We’ve written here before about the 2007 rescue of a treasure-trove of government films from a shuttered film laboratory. Archivists from the National Archives recovered many films produced across the Federal government so they could be preserved and made accessible to the public. You may be familiar with the anti-drug film Curious Alice, but I doubt you’ve heard of a film with the curious title That Feeling of Falling . . . and some Suggestions on How to Avoid It, also found in the abandoned lab.
This may be a case when jumping in with no context is best, so without further comment, here is the opening sequence of the film:
Pretty wild, right?
That Feeling of Falling was produced in 1976 by the United States Consumer Product Safety Commission (CPSC) to promote safety in the home through simple home improvements. In its visual and sound effects, the film shares stylistic elements with other government films of the decade, including Curious Alice and the Bureau of Alcohol, Tobacco, and Firearms anti-moonshine film One Time Too Often. However, the message of That Feeling of Falling is very clear.
The CPSC used the film to address conditions that could lead to injuries within the home, whether by falling down dark stairs, slipping in a wet bathroom, or putting your arm through a plate-glass window. After depicting a fall in slow motion, the scene rewinds itself and the conditions that caused the fall are addressed. The victim navigates the same situation again, this time without injury.
To see this template in action, watch this clip about the dangers of basement stairs:
Because of its striking visuals and sound, I always remembered That Feeling of Falling since first working on it almost ten years ago. And so I was intrigued when another film about the hazards of stairs came through the Lab several years later.
The Impact of Design on Stair Accidents Among the Elderly (1972), found in the records of the National Bureau of Standards (NBS), is not a film in the traditional sense, and on its face is pretty bizarre. Though it came to the Motion Picture Preservation Lab as a kinescope film, the original source material was definitely video. (Learn about the difference between film and video here.) It plays almost like a PowerPoint presentation made up of slides, charts, and hidden-camera footage of people falling down stairs.

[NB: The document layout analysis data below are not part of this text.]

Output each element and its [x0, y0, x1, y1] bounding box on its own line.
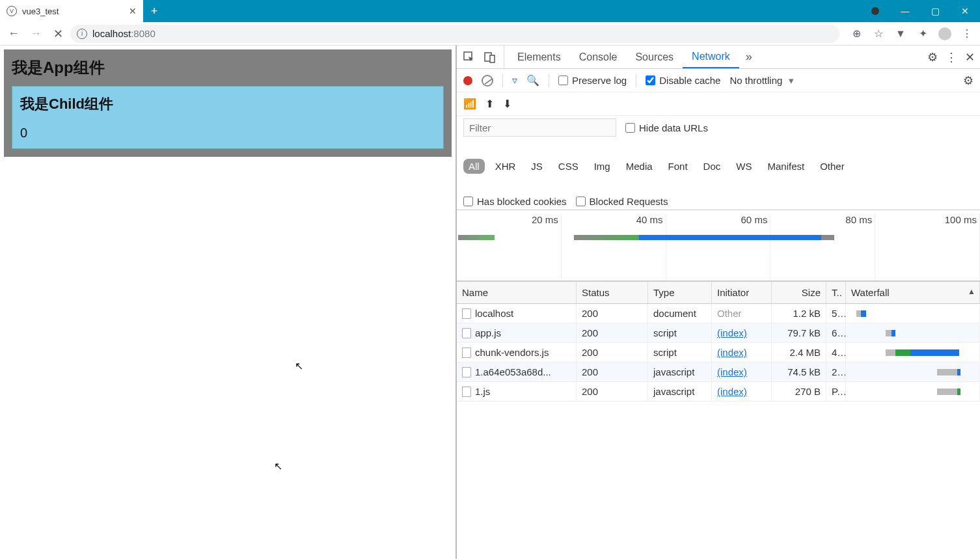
extensions-icon[interactable]: ✦: [914, 25, 932, 43]
col-status[interactable]: Status: [577, 282, 648, 303]
table-row[interactable]: app.js200script(index)79.7 kB6...: [457, 323, 980, 343]
timeline-tick: 60 ms: [666, 214, 771, 279]
browser-tab[interactable]: V vue3_test ✕: [0, 0, 143, 22]
cell-name: 1.js: [457, 382, 577, 401]
col-type[interactable]: Type: [648, 282, 712, 303]
cell-initiator[interactable]: (index): [712, 382, 772, 401]
filter-css[interactable]: CSS: [553, 159, 584, 174]
throttling-select[interactable]: No throttling: [729, 75, 794, 86]
cell-type: javascript: [648, 362, 712, 381]
network-toolbar: ▿ 🔍 Preserve log Disable cache No thrott…: [457, 69, 980, 92]
cell-time: 2...: [826, 362, 846, 381]
app-component: 我是App组件 我是Child组件 0: [4, 49, 452, 157]
blocked-cookies-checkbox[interactable]: Has blocked cookies: [463, 196, 567, 207]
tab-elements[interactable]: Elements: [508, 46, 570, 68]
filter-font[interactable]: Font: [663, 159, 693, 174]
timeline-segment: [458, 235, 495, 240]
zoom-icon[interactable]: ⊕: [847, 25, 865, 43]
filter-ws[interactable]: WS: [731, 159, 757, 174]
devtools-menu-icon[interactable]: ⋮: [946, 50, 957, 64]
divider: [636, 74, 636, 87]
stop-reload-button[interactable]: ✕: [48, 24, 68, 44]
cell-name: app.js: [457, 323, 577, 342]
tab-sources[interactable]: Sources: [626, 46, 683, 68]
import-har-icon[interactable]: ⬆: [485, 98, 494, 110]
table-row[interactable]: chunk-vendors.js200script(index)2.4 MB4.…: [457, 343, 980, 362]
col-size[interactable]: Size: [772, 282, 826, 303]
cell-size: 79.7 kB: [772, 323, 826, 342]
cell-status: 200: [577, 304, 648, 323]
more-tabs-icon[interactable]: »: [739, 46, 759, 68]
cell-time: P...: [826, 382, 846, 401]
forward-button[interactable]: →: [26, 24, 46, 44]
cell-initiator[interactable]: (index): [712, 343, 772, 362]
cell-status: 200: [577, 343, 648, 362]
tab-console[interactable]: Console: [570, 46, 627, 68]
network-conditions-icon[interactable]: 📶: [463, 98, 476, 110]
col-time[interactable]: T..: [826, 282, 846, 303]
filter-manifest[interactable]: Manifest: [762, 159, 810, 174]
bookmark-icon[interactable]: ☆: [869, 25, 888, 43]
profile-icon[interactable]: [936, 25, 954, 43]
filter-img[interactable]: Img: [589, 159, 616, 174]
cell-initiator[interactable]: (index): [712, 323, 772, 342]
filter-toggle-icon[interactable]: ▿: [512, 74, 517, 87]
inspect-element-icon[interactable]: [462, 50, 476, 64]
cell-initiator[interactable]: (index): [712, 362, 772, 381]
cell-size: 2.4 MB: [772, 343, 826, 362]
table-row[interactable]: 1.a64e053a68d...200javascript(index)74.5…: [457, 362, 980, 382]
export-har-icon[interactable]: ⬇: [503, 98, 511, 110]
vue-extension-icon[interactable]: ▼: [892, 25, 910, 43]
table-row[interactable]: 1.js200javascript(index)270 BP...: [457, 382, 980, 402]
filter-js[interactable]: JS: [526, 159, 548, 174]
file-icon: [462, 367, 471, 377]
filter-xhr[interactable]: XHR: [490, 159, 521, 174]
filter-media[interactable]: Media: [621, 159, 658, 174]
filter-row: Hide data URLs AllXHRJSCSSImgMediaFontDo…: [457, 116, 980, 210]
disable-cache-checkbox[interactable]: Disable cache: [646, 75, 720, 86]
timeline-tick: 20 ms: [457, 214, 562, 279]
search-icon[interactable]: 🔍: [526, 74, 539, 87]
filter-doc[interactable]: Doc: [698, 159, 726, 174]
page-viewport: 我是App组件 我是Child组件 0: [0, 46, 456, 559]
cell-waterfall: [846, 344, 980, 361]
menu-icon[interactable]: ⋮: [958, 25, 976, 43]
preserve-log-checkbox[interactable]: Preserve log: [558, 75, 627, 86]
close-devtools-icon[interactable]: ✕: [965, 50, 975, 64]
col-name[interactable]: Name: [457, 282, 577, 303]
record-button[interactable]: [463, 76, 472, 85]
new-tab-button[interactable]: +: [143, 0, 165, 22]
col-initiator[interactable]: Initiator: [712, 282, 772, 303]
hide-data-urls-checkbox[interactable]: Hide data URLs: [625, 122, 708, 133]
cell-size: 1.2 kB: [772, 304, 826, 323]
filter-other[interactable]: Other: [815, 159, 850, 174]
clear-button[interactable]: [482, 75, 493, 87]
close-tab-icon[interactable]: ✕: [129, 6, 137, 16]
timeline-overview[interactable]: 20 ms40 ms60 ms80 ms100 ms: [457, 210, 980, 281]
table-row[interactable]: localhost200documentOther1.2 kB5...: [457, 304, 980, 323]
close-window-button[interactable]: ✕: [950, 0, 980, 22]
app-heading: 我是App组件: [12, 57, 444, 78]
device-toolbar-icon[interactable]: [483, 50, 497, 64]
url-field[interactable]: i localhost:8080: [70, 25, 839, 43]
network-toolbar-2: 📶 ⬆ ⬇: [457, 92, 980, 116]
cell-type: document: [648, 304, 712, 323]
blocked-requests-checkbox[interactable]: Blocked Requests: [576, 196, 668, 207]
tab-title: vue3_test: [22, 7, 124, 16]
sort-asc-icon: ▲: [968, 287, 975, 296]
col-waterfall[interactable]: Waterfall▲: [846, 282, 980, 303]
filter-input[interactable]: [463, 118, 616, 137]
account-dot-icon[interactable]: [860, 0, 890, 22]
cell-waterfall: [846, 364, 980, 381]
site-info-icon[interactable]: i: [77, 29, 87, 39]
network-settings-icon[interactable]: ⚙: [963, 74, 973, 88]
back-button[interactable]: ←: [4, 24, 23, 44]
cell-name: localhost: [457, 304, 577, 323]
divider: [502, 74, 503, 87]
tab-network[interactable]: Network: [683, 46, 739, 68]
maximize-button[interactable]: ▢: [920, 0, 950, 22]
settings-icon[interactable]: ⚙: [927, 50, 938, 64]
minimize-button[interactable]: —: [890, 0, 920, 22]
filter-all[interactable]: All: [463, 159, 485, 174]
address-bar: ← → ✕ i localhost:8080 ⊕ ☆ ▼ ✦ ⋮: [0, 22, 980, 46]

Watching this, you may ask how something that looks like an episode of Candid Camera came to be held in the National Archives. Fortunately, there is a clue on the title card. The name John Archea led me to a report on the Government Publishing Office’s govinfo website titled An Analysis of the Behavior of Stair Users, which Archea co-authored.

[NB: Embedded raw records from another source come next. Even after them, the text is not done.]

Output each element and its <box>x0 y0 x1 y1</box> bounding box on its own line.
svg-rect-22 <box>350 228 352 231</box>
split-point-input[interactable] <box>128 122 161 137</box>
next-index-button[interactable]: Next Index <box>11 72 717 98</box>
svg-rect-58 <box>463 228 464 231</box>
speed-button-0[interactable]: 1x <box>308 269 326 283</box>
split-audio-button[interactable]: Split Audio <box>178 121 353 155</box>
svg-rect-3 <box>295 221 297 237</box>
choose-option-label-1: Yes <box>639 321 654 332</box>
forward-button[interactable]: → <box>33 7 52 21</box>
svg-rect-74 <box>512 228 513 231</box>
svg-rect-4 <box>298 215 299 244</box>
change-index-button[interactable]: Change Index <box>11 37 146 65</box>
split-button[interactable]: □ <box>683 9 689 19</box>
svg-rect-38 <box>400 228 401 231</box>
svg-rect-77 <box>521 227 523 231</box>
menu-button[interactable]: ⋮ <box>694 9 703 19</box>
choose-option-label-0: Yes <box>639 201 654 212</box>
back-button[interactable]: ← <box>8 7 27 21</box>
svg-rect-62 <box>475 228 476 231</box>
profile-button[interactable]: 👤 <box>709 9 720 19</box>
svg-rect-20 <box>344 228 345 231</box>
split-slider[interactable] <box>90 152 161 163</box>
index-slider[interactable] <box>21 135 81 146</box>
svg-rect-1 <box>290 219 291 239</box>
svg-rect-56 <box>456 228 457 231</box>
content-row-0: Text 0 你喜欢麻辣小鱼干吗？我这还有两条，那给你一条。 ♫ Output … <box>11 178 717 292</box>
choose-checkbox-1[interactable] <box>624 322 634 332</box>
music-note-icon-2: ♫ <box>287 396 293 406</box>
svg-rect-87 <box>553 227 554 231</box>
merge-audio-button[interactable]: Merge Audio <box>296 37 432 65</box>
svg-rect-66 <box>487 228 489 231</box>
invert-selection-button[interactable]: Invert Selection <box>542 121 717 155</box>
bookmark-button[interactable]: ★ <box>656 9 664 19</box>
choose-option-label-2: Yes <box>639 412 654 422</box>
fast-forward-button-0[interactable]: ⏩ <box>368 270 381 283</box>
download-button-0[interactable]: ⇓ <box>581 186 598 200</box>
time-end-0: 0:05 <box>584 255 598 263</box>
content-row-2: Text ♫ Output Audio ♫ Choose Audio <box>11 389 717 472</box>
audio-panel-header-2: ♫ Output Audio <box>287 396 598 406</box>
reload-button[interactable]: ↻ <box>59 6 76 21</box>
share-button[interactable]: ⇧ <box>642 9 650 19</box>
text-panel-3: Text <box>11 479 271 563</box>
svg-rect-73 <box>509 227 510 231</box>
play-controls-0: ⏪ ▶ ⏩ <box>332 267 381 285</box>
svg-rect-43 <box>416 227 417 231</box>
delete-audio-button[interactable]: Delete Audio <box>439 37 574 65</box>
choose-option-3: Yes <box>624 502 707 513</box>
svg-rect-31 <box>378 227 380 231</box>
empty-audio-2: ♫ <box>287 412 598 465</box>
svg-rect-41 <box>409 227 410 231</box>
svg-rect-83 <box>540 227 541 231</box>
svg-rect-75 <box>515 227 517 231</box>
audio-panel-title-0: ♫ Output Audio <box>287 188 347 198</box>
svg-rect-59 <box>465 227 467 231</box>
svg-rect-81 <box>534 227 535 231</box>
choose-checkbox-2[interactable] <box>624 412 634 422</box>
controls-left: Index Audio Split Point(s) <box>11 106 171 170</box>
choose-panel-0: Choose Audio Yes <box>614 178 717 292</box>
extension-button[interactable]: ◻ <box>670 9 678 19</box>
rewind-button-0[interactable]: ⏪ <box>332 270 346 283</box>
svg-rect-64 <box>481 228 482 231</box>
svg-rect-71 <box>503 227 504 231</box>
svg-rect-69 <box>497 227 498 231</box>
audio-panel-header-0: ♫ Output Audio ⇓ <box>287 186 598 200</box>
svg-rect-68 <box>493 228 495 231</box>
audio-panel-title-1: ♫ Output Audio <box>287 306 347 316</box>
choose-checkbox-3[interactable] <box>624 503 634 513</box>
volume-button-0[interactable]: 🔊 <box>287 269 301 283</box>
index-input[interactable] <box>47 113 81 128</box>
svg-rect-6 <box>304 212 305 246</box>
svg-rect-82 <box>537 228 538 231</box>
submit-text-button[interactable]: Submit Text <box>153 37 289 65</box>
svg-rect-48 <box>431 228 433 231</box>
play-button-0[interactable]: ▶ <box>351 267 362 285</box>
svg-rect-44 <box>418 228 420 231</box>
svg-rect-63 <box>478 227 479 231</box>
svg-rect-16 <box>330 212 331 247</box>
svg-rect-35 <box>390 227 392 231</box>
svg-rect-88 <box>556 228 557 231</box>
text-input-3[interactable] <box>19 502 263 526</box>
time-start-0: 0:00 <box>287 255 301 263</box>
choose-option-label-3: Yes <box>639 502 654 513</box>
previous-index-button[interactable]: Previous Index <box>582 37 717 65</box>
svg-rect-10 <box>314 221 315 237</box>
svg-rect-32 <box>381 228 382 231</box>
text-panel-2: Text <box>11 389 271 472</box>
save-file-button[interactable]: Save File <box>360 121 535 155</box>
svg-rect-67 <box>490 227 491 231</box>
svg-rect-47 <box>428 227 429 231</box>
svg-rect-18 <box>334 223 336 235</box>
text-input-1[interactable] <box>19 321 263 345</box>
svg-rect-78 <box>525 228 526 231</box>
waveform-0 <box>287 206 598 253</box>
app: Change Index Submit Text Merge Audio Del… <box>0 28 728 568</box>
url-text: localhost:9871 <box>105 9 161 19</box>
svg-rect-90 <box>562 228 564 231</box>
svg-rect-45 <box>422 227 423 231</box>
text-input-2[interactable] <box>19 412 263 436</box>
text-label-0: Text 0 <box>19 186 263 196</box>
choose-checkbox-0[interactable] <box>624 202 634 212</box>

This report, prepared for the CPSC’s Directorate for Engineering and Science, describes research with an objective “to recommend ways to reduce the frequency and severity of the approximately 350,000 stair, ramp and landing accidents that are treated in hospital emergency rooms each year.” We also learn exactly where all the video footage came from:
Drilling down even further, I was able to locate a document on govinfo about the department within the NBS where this research was done. The Center for Building Technology: A Perspective contains a description of the stair safety research project and an illustration of a researcher videotaping a set of stairs.
An Analysis of the Behavior of Stair Users tells us that the researchers used coded data derived from the video segments to develop recommendations to improve stair design and reduce accidents. For example, distracting patterns can make it difficult to see where each step ends:
Both The Impact of Design on Stair Accidents Among the Elderly and That Feeling of Falling contrast hazardous patterned carpeting with stair treads covered in a less-distracting solid color.
For someone like me who loves historical research, it is gratifying to follow how a simple research question about stairs generated results that were sent across Federal agencies to produce a film outlining solutions for the American public. And what a film it is!